The exercises in this book have given you the fundamentals for being able to ride each obstacle from an Ease of Handling or Speed Course at a competition. However, most courses will have a minimum of 10 to 12 obstacles (depending on your level) and maneuvering around the obstacles is an additional element to consider when training. Always consult the Rule Book governing the competition you are attending, but here are some tips to consider when riding a full course.
- Always take advantage of the course walk at a competition. Be sure to walk the exact lines you are planning to ride. Always include salutes and be sure to walk through the start and finish markers. Note the placement of cones and numbered markers. Make sure you choose lines that allow you to reach the applicable obstacles with your “using” hand. If you have questions about the course, this is an appropriate opportunity to ask the judge.
- Obstacles are numbered from the approach side. The number will be on the rider’s right as she approaches the obstacle.
- If you need a mounting block to get on your horse, be sure there is one present in the arena. Talk to show management about providing a mounting block in the arena. It is a good idea to travel with a mounting block, just in case management doesn’t have one. It is always best to be prepared.
- When the rider in front of you has completed her course, you are usually allowed to come into the arena and ride around the obstacles prior to the judge ringing the bell.
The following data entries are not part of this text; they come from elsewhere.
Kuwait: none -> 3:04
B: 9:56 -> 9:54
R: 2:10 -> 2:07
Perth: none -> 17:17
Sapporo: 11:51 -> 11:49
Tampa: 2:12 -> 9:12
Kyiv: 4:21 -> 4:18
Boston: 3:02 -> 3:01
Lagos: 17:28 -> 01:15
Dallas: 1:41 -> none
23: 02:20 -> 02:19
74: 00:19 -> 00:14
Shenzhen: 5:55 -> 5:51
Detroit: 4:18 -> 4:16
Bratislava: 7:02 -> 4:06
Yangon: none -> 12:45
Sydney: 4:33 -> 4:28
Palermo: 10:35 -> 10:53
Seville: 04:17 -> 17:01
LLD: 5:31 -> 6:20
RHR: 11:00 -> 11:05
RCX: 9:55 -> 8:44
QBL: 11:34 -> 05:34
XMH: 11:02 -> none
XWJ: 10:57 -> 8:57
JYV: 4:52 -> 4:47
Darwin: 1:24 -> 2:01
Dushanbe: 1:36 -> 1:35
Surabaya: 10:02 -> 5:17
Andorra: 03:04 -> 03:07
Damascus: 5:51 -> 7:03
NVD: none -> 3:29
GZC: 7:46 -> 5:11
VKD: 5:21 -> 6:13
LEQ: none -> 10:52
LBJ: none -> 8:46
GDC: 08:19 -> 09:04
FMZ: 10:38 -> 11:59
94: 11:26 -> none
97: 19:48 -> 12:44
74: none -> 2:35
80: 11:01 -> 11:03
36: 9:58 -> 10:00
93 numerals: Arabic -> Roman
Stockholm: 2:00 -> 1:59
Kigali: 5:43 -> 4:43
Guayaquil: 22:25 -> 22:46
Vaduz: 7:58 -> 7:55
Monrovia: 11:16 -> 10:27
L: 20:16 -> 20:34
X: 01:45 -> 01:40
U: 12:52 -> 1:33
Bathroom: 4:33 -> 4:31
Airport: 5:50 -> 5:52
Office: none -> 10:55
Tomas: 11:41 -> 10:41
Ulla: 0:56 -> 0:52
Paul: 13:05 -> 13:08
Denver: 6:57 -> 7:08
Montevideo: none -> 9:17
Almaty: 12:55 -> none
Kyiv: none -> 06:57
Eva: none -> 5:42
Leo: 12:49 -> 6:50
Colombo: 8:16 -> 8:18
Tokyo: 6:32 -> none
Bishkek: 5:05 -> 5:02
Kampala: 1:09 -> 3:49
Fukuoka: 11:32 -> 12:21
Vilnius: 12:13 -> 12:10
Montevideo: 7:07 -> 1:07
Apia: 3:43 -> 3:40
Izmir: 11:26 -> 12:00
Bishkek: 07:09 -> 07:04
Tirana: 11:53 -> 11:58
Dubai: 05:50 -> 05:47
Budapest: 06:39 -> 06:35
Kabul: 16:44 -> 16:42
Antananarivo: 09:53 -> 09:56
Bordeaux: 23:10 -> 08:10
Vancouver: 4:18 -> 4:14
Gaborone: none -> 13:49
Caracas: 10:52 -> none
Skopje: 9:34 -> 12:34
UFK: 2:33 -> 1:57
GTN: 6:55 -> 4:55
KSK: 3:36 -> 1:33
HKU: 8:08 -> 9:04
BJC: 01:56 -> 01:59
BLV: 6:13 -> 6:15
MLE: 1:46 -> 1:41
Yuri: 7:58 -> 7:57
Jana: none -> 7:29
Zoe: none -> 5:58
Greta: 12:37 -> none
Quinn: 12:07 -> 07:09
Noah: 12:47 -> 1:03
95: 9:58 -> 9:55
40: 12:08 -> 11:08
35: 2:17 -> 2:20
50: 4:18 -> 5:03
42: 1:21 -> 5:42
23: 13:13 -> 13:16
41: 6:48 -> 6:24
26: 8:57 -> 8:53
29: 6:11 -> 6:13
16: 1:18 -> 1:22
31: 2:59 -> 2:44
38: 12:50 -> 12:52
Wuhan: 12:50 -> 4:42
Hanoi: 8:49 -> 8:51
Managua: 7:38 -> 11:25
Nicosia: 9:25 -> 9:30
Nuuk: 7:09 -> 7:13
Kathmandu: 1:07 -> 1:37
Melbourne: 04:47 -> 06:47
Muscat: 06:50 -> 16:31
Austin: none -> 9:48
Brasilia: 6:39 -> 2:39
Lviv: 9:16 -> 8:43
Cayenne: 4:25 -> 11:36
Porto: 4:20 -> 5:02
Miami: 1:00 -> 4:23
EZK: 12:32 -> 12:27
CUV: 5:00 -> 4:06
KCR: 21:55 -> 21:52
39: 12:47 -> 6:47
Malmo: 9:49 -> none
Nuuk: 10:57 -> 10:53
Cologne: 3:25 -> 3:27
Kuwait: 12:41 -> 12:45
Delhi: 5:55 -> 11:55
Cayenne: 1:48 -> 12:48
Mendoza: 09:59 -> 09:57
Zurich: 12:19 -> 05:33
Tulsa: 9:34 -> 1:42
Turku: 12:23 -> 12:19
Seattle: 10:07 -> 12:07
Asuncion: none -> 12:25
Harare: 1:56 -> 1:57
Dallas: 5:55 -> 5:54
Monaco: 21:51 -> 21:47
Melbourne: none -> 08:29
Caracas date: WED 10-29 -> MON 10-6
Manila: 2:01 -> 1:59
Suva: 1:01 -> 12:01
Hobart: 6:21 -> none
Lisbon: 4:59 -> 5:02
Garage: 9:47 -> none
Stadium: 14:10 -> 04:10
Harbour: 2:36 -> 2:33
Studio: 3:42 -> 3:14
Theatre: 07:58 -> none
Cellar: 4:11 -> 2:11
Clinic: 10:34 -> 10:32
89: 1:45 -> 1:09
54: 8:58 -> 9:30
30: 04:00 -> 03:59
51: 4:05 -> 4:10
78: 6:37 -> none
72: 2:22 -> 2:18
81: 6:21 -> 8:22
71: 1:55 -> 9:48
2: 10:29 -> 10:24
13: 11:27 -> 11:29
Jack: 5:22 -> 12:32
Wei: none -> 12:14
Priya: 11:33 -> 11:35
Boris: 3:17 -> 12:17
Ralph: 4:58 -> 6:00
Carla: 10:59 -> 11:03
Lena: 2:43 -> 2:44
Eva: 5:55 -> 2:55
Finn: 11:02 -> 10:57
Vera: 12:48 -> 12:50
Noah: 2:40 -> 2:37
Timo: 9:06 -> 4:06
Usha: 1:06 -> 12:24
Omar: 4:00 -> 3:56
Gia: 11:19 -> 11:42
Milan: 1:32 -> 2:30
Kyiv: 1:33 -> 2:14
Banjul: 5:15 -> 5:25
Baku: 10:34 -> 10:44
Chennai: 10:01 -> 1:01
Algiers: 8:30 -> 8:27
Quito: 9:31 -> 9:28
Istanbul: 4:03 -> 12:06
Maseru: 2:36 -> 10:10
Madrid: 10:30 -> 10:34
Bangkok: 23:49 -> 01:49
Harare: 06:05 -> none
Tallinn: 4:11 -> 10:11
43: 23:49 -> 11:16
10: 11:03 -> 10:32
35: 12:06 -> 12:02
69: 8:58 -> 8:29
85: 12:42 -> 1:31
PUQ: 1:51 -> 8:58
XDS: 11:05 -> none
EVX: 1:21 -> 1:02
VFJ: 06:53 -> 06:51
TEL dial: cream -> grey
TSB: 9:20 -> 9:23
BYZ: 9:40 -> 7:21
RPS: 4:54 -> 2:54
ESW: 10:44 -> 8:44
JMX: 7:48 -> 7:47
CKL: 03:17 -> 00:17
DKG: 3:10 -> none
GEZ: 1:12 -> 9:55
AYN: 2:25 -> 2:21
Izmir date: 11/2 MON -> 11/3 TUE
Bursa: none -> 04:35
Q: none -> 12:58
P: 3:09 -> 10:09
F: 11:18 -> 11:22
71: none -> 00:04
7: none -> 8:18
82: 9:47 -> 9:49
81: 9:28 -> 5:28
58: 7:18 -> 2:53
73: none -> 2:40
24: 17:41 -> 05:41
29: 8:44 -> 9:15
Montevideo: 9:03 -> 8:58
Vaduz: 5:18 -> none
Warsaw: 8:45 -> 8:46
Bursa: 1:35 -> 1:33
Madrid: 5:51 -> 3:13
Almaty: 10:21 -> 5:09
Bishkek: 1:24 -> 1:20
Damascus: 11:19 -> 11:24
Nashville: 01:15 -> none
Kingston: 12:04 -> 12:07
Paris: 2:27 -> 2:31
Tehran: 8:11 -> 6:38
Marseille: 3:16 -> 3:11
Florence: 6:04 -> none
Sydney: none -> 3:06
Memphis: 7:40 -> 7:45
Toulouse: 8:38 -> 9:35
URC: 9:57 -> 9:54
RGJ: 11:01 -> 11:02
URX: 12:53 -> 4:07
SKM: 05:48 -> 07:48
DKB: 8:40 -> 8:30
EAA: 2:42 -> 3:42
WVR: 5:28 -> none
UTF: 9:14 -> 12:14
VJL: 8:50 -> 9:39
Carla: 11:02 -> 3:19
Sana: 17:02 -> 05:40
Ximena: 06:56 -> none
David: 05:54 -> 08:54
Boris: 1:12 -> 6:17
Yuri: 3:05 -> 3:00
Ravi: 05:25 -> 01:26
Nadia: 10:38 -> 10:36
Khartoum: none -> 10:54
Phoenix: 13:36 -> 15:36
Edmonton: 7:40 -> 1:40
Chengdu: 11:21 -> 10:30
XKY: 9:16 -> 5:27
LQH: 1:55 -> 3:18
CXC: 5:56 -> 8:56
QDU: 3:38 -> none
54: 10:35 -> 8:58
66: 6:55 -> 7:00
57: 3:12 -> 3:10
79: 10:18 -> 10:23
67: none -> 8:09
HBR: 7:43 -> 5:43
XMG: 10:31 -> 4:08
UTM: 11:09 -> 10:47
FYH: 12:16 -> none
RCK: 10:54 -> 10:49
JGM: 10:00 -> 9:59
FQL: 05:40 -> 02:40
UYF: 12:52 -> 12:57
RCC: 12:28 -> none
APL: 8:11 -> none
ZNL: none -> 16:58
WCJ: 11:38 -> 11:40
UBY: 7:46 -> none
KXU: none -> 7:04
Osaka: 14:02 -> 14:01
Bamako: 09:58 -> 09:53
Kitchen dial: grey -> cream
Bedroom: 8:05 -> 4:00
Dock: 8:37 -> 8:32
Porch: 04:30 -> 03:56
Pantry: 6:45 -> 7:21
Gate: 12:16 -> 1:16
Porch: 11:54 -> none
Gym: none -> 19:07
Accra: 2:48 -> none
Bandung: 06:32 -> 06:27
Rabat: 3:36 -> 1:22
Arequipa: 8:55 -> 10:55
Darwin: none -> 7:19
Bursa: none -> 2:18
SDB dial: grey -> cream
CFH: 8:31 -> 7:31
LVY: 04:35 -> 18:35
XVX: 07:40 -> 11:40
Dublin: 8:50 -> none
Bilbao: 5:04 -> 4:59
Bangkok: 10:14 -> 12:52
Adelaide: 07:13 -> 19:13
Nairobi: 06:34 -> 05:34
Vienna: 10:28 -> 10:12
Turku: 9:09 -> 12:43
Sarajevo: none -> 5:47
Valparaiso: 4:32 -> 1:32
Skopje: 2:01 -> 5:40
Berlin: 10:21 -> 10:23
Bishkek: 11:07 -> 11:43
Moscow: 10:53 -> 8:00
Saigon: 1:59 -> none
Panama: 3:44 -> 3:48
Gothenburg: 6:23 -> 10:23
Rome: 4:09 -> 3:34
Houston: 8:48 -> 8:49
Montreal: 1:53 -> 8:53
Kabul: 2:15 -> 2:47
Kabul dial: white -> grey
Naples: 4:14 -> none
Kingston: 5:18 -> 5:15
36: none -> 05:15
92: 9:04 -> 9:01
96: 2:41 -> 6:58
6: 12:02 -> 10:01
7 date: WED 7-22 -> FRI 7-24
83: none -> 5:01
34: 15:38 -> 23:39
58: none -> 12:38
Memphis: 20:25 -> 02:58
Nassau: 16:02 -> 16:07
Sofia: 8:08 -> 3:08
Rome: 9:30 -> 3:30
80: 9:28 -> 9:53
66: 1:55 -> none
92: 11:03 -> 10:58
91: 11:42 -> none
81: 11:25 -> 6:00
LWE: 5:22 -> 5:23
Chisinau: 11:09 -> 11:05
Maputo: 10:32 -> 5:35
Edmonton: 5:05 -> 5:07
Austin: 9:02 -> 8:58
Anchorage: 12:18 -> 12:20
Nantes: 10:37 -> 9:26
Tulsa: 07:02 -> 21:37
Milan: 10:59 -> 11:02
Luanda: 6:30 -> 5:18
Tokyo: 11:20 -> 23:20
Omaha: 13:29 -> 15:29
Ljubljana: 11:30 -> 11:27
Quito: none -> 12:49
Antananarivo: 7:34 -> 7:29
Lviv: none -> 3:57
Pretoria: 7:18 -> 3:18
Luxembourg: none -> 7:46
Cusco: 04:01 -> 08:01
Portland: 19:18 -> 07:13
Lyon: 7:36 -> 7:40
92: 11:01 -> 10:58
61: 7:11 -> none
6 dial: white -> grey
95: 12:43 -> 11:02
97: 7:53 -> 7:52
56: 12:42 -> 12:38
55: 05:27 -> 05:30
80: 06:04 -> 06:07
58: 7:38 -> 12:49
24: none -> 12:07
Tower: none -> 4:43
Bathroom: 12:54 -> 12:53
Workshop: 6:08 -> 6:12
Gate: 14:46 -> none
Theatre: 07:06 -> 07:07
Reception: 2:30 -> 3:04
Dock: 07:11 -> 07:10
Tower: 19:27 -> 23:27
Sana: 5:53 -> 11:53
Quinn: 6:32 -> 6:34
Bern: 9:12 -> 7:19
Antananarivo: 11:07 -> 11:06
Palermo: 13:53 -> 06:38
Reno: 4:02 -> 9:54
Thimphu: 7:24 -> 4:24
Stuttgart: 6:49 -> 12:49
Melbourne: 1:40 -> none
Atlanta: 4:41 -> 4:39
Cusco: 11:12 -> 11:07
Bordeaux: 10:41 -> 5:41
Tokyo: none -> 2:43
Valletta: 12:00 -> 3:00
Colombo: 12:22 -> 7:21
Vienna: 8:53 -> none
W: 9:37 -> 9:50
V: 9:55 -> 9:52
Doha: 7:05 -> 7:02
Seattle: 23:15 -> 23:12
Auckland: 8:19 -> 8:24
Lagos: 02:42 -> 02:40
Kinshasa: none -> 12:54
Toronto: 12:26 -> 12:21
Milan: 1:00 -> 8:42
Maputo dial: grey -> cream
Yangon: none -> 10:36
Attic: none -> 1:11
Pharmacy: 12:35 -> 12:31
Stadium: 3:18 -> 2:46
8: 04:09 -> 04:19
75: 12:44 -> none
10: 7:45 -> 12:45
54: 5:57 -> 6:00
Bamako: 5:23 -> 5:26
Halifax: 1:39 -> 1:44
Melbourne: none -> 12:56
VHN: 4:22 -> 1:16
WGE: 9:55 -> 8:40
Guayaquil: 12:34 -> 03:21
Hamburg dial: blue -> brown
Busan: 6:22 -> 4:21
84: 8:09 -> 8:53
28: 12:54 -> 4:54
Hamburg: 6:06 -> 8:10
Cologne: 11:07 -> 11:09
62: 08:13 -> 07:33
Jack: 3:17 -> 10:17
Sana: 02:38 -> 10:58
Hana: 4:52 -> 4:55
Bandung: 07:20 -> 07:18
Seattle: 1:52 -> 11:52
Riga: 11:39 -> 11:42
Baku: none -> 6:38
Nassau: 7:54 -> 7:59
During this time, you are not allowed to show your horse any of the obstacles, nor are you allowed to cross the obstacles. Once the judge blows the whistle, stop your horse while facing her, salute, then begin your course by crossing the starting line. After you ride across the finish line at the end of your course, you are not done until you stop your horse facing the judge, and then salute.
- In competition, you might be penalized for excessive use of touch or voice. See your Rule Book for clarification.
- When you are riding between obstacles, choose the most direct route that shows off your horse the best. It might be beneficial to add a loop or circle between obstacles that are close together in order to have an optimal approach. Choosing a line that doesn’t have a bend change or a lead change on it can help you work in harmony.
- Take your time in Ease of Handling. It might feel like you are standing still for a long time on the obstacles that require immobility, but you want to give your horse a chance to be balanced in a complete halt before moving around on top of him.
- You cannot cross an obstacle prior to completing it unless the judge has explicitly given permission to do so. For example, in Sample Course 1, you might find the smoothest line to get from Obstacle 2 (Switch Cup) to Obstacle 3 (Livestock Pen) is to go through Obstacle 6 (the Bull Line). If you do that, you will likely get eliminated since you haven’t yet completed (or cleared) the Bull Line on the course. However, if your line from Obstacle 2 (Switch Cup) to Obstacle 3 (Livestock Pen) takes you through Obstacle 1 (Slalom), that is okay since you’ve already completed Obstacle 1. Entry and exit cones count as part of the obstacle.
- Be sure you are in the correct gait at the right time. Check your Rule Book on this. There is likely a chart there that shows the correct gait for each obstacle at each level. Brush up on the Rule Book every year, as the sport is continuing to evolve.
- In the Speed Trial, you only need to go through the Livestock Pen once. No need to change direction to go through a second time.
- The Rule Book will also tell you what to do at your level when you knock over or drop part of an obstacle, or if you are unable to complete an obstacle on course.
- Mind your start and finish lines. Be sure to cross the start and finish lines in the correct direction. Do not cross the start or finish line in the middle of the course.